In recent years, GPGPUs and FPGAs were applied to accelerate computation in sound field rendering because of their coarsegrain parallelism of thousands of arithmetic units [13-22]. Currently, an FPGA chip has more hardware resources owing to the development of fabrication technology, including thousands of hardened floating-point arithmetic units, large on-chip block memories, millions of reconfigurable logic blocks. Unlike software simulations on PCs and GPGPUs, FPGA-based sound rendering systems directly implement sound wave equations by configurable logic blocks and hardened arithmetic units inside an FPGA. The system data-path and input/output (I/O) interfaces can be customized in accordance to applications, and thousands of arithmetic units are coordinated to work in parallel to improve computation performance. The incident signals and the rendering results can be directly put in and out through the customized I/O interfaces. From the point of view of real-time processing, FPGA provides a promising solution to real-time sound rendering applications. In our previous work, a FPGA-based accelerator was developed for real-time sound field rendering [17-23]. Although the accelerator outperformed PC-based simulations significantly in

<sup>\*</sup> This work was supported by the I-O DATA foundation and JSPS KAKENHI Grant Number JP19K12092.

rendering speed, the rendered sound space is small ( $32 \times 32 \times 16$  grids) because only small on-chip block memories were applied. In this paper, a FPGA-based accelerator for sound rendering is designed by using high-level synthesis approach, and large external memory is applied to extend the rendering sound volume. The main contributions of this work are shown as follows.

- (1) Uniform computing units in rendering algorithm to simplify system design. The explicit FDTD rendering algorithm and its uniform computing format are derived, which makes it easy to design the computing unit in hardware system.
- (2) Sliding window-based data buffering to reduce the data access overhead and the requirement of memory bandwidth.
- (3) Design and implementation of an FPGA-based accelerator for sound field rendering by using high-level synthesis, including design flow, system architecture, and system implementation.
- (4) Evaluation and analysis of system performance based on the prototype machine. The rendering time and computation throughput of the FPGA-based prototype machine are evaluated and compared with those of the software simulation carried out on a PC with 128 GB DDR4 RAMs and an Intel i7-7820X processor running at 3.6 GHz.

The rest of this paper is organized as follows. The rendering algorithm is introduced in Section 2, including the updated equations for general grids and grids on the reflective boundary.

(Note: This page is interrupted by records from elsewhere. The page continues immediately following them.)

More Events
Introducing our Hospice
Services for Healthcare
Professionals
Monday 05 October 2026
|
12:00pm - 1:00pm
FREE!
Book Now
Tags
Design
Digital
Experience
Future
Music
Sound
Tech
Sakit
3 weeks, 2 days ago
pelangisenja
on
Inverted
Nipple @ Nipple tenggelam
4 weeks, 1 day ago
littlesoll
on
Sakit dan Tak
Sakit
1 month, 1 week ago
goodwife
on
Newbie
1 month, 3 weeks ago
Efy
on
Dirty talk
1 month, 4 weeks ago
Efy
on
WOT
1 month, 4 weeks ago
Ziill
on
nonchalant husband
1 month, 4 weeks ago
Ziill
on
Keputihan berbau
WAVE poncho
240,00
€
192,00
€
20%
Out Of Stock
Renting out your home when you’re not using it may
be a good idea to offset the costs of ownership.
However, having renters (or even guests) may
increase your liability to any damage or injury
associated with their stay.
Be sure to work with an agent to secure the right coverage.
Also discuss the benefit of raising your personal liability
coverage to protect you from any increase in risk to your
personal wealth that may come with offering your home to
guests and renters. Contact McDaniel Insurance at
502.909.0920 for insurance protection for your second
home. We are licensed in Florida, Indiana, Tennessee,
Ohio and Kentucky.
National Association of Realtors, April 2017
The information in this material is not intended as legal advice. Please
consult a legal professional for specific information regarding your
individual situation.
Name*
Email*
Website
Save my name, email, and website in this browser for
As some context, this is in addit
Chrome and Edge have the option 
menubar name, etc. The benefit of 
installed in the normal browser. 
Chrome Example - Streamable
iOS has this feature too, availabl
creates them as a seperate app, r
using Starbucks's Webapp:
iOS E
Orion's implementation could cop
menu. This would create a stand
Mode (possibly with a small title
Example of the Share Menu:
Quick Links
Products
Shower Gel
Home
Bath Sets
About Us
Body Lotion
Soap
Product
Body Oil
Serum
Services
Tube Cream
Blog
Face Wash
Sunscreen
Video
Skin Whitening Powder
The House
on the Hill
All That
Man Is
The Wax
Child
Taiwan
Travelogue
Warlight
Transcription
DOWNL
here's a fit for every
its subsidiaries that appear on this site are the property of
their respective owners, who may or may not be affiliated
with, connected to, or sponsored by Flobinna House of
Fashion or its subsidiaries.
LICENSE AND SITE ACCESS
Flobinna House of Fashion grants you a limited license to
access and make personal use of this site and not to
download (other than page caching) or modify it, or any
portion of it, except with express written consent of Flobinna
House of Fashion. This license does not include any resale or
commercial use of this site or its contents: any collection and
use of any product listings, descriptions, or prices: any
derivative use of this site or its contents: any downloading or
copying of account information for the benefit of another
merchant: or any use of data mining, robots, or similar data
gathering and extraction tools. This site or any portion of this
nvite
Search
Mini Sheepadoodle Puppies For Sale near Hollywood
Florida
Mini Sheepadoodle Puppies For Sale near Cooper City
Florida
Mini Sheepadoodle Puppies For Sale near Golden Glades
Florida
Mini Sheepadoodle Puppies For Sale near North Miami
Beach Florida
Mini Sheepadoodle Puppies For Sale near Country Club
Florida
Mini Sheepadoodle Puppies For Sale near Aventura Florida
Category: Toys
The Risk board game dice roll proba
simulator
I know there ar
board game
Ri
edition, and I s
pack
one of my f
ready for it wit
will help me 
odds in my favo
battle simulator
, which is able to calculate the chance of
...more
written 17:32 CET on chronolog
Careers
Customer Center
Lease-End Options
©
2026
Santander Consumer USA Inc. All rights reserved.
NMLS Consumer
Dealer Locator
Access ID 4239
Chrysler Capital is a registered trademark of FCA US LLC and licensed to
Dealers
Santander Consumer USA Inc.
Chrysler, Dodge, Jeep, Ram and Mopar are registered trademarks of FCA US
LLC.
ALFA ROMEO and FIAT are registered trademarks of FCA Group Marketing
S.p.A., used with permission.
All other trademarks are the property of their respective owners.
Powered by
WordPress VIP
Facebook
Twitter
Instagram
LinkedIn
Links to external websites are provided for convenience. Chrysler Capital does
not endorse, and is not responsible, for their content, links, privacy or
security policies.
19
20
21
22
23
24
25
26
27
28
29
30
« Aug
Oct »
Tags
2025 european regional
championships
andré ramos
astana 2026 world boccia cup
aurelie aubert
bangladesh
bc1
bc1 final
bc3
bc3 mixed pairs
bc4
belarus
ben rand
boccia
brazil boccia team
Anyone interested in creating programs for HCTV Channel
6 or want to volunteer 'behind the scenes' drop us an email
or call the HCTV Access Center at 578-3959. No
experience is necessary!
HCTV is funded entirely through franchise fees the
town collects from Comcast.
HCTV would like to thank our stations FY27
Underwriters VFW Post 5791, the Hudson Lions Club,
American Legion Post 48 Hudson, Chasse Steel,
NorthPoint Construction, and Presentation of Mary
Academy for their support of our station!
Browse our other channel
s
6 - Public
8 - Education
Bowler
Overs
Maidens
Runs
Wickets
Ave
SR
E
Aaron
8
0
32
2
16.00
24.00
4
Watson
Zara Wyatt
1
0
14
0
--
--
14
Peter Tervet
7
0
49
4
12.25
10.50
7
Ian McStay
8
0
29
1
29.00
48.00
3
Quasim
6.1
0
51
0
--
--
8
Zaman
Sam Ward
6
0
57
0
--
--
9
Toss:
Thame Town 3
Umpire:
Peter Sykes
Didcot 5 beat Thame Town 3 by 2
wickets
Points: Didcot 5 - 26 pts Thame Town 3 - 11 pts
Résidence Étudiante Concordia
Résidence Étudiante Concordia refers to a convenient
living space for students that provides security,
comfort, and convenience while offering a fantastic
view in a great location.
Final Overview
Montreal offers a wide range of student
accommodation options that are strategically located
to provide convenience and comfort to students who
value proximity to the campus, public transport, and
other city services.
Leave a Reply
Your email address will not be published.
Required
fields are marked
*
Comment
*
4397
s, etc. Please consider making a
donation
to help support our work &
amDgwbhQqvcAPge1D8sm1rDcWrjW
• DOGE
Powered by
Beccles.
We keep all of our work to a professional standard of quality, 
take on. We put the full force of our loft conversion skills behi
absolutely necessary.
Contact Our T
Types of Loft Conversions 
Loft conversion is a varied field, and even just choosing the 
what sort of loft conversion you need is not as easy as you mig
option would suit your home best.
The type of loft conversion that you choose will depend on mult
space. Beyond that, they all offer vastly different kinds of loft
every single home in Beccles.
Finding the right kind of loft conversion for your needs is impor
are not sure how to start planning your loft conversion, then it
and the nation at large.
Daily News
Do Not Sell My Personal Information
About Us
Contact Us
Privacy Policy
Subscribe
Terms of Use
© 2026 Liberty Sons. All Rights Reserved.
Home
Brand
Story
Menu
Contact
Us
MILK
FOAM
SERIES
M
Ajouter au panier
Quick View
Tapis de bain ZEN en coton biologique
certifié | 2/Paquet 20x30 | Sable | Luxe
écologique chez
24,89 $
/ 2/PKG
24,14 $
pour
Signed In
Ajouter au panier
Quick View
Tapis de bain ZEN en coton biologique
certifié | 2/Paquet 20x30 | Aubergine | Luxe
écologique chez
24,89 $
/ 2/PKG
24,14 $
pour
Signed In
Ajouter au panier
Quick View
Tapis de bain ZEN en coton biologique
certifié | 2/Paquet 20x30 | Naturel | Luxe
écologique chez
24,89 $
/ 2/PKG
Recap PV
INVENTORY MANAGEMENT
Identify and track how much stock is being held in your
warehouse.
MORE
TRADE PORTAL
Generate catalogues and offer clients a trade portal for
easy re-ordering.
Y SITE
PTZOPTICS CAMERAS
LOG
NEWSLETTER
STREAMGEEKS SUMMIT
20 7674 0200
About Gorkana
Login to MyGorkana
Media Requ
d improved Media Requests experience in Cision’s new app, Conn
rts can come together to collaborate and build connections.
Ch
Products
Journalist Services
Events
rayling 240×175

In Section 3, the system design and implementation by using the FPGA board DE5a-NET are described, as well as the system architecture and the functions of main components. System performance of the FPGA-based prototype machine is presented in Section 4, followed by the conclusions drawn in Section 5.

### 2. RENDERING ALGORITHM

The wave equations for 3-D room acoustic simulation is expressed

$$\left(\frac{\partial^2}{\partial t^2} - c^2 \nabla^2\right) p(\mathbf{x}, t) = 0 \tag{1}$$

Here, p(x,t) is the sound pressure at time t and position x,  $x = (x,y,z) \in \mathcal{R}^3$  is the spatial position with coordinates being (x,y,z) in a 3-D space, c is the propagation speed of sound in air, the operator  $\frac{\partial^2}{\partial t^2}$  denotes the second partial derivative with respect to time, the operator  $\nabla^2$  stands for the spatial 3-D Laplacian operator, and  $\nabla^2 = \frac{\partial^2}{\partial x^2} + \frac{\partial^2}{\partial y^2} + \frac{\partial^2}{\partial z^2}$ . Then, the wave equation (1) can be described by the time domain formulation shown in Equation (2)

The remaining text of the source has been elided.